“I’m an accidental entrepreneur,” says Bobbi Brown, now a titan in the beauty industry. Brown shared her story of entrepreneurship and intrapreneurship (i.e., when an entrepreneur works within an existing organizational structure) in a webcast with PNC in 2019. “I just followed my passion, makeup, without really knowing what I wanted to do with it.”
After graduating with a self-designed degree in theatrical makeup from Emerson College in Boston, Brown became an assistant to a freelance makeup artist in New York in the ’80s. She loved the work, but hated the decade’s “garish” makeup trends. “I started doing models’ makeup so they would look natural and healthy; I didn’t think they looked good in that heavy makeup,” Brown says. “Even though people thought I was weird at first, I believed then as I do now: Women want to look and feel like themselves, only prettier and more confident.”
“It wasn’t until I learned to show up as myself that I became comfortable in my role as an [intrapreneur].”
During a photo shoot at a pharmacy, Brown met a chemist who collaborated with her to formulate 10 new, natural-looking lip colors that stood in stark contrast to the bright reds, intense oranges and fluorescent fuchsias that were all the rage. Agreeing to split the revenue of each $15 lipstick with the chemist, she introduced the Bobbi Brown Essentials line of cosmetics, originally as a “side hustle,” which she operated out of her home, in 1991. Another chance encounter at a party with a department store cosmetics buyer opened the door to her first wholesale customer.
“I had two babies and two employees,” she says. “My husband took the lipsticks to the post office; my sister-in-law did the books. We had a mini-business.”
Before long, Brown’s “natural look” became the trend to watch, and companies, including Estée Lauder, were knocking on her door. “Either the cosmetics industry changed,” says Brown, “or I helped change the industry.”
Building a Beauty Empire
The Estée Lauder Companies bought Bobbi Brown Cosmetics in 1995, and asked Brown to serve as chief creative officer. Although she had not studied business, and her first language was makeup, not spreadsheets (“Numbers aren’t my friend,” she says), Brown knew an opportunity when she saw one.
“I can’t tell you how many times I thought of Melanie Griffith in the ’80s movie ‘Working Girl,’ walking into meetings in the expected suit and shoulder pads, but lacking confidence. It wasn’t until I learned to show up as myself that I became comfortable in this role,” says Brown, who began to routinely show up at the office in jeans. Like at most companies, the decision-makers at Estee Lauder were predominately male. “Finally I realized that I knew more about what women want from makeup than they did. I learned to express my opinions nicely.”
During 22 years at Estée Lauder, Brown elevated Bobbi Brown Cosmetics to a billion-dollar P&L — a healthy return on the company that started as a home-based business with $20,000 of capital. She also built her personal brand by authoring books (nine have been published to date), making herself available as a subject-matter expert, and continuing to practice her makeup artistry with high-profile clients such as former Second Lady Jill Biden. Her tireless commitment to the cosmetics industry has made her one of the leading voices in the style arena today.
From Intrapreneur to Serial Entrepreneur
Since leaving Estée Lauder in 2016, Brown has focused on building a new global lifestyle business, Beauty Evolution. Under the Beauty Evolution umbrella, she has launched the editorial and e-commerce lifestyle platform justBOBBI.com, a podcast called “Long Story Short” and the Evolution_18 line of wellness products, including a collection of collagen- and keratin-based ingestibles that will be offered exclusively at Walmart. She has also become a partner with her husband, Steven Plofker, in The George, a boutique luxury hotel, and 18 Label Studios, a film and photography studio, both in Montclair, New Jersey.
How does she juggle so many business endeavors? “I hire people to do the things I’m not good at; I like to bring them on and then see what else they can do so they can grow with the business,” she says.

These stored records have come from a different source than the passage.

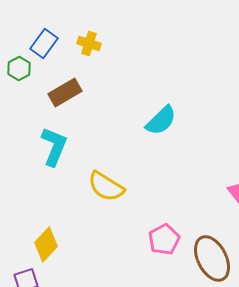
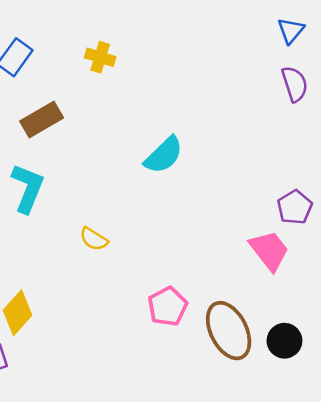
yellow cross: (89, 44) -> (100, 57), moved
yellow semicircle: (106, 186) -> (94, 239), size x0.6

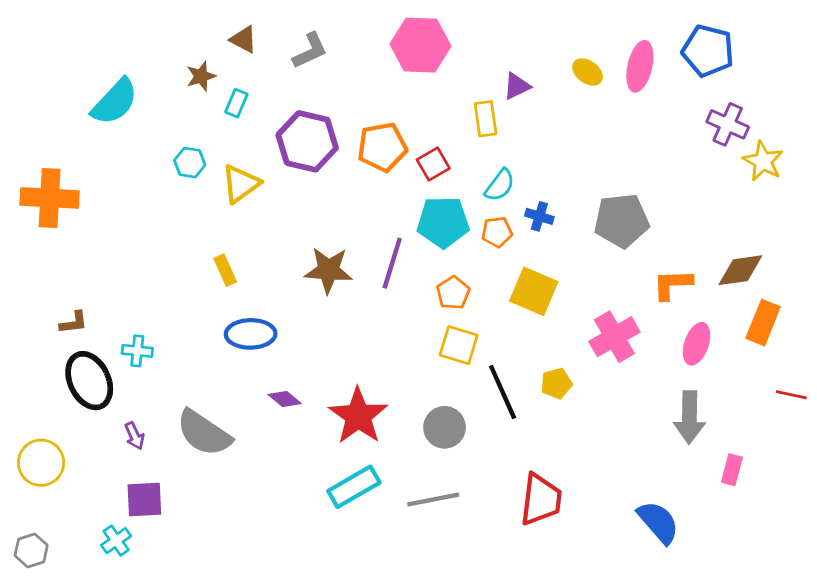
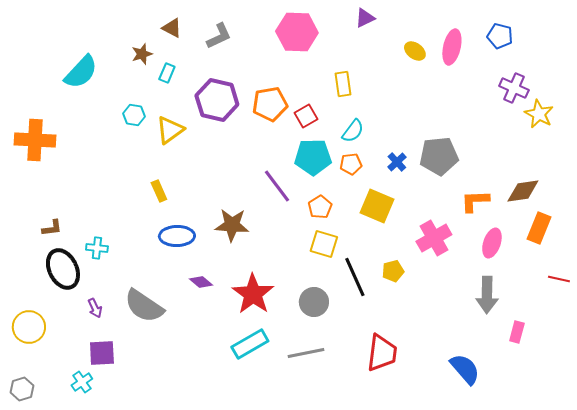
blue pentagon: (708, 51) -> (500, 36), size x0.7
purple triangle: (517, 86) -> (365, 18), moved
blue cross: (539, 216) -> (397, 162), moved, turned 30
purple line: (392, 263) -> (277, 186), turned -54
brown star: (328, 270) -> (232, 225), moved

Brown says her first three hires are usually a multitalented personal assistant (she found her current assistant at the Apple Store Genius Bar), a creative mind and an operations person who can “get things done.” She also relies on Plofker, an attorney and real estate developer, as her business partner and mentor.
“Whatever business venture you consider, make sure it’s something you truly believe in because there are endless ups and downs; you will need the courage of your convictions to navigate them,” she advises. “It’s not always easy, but it pays off in the end.”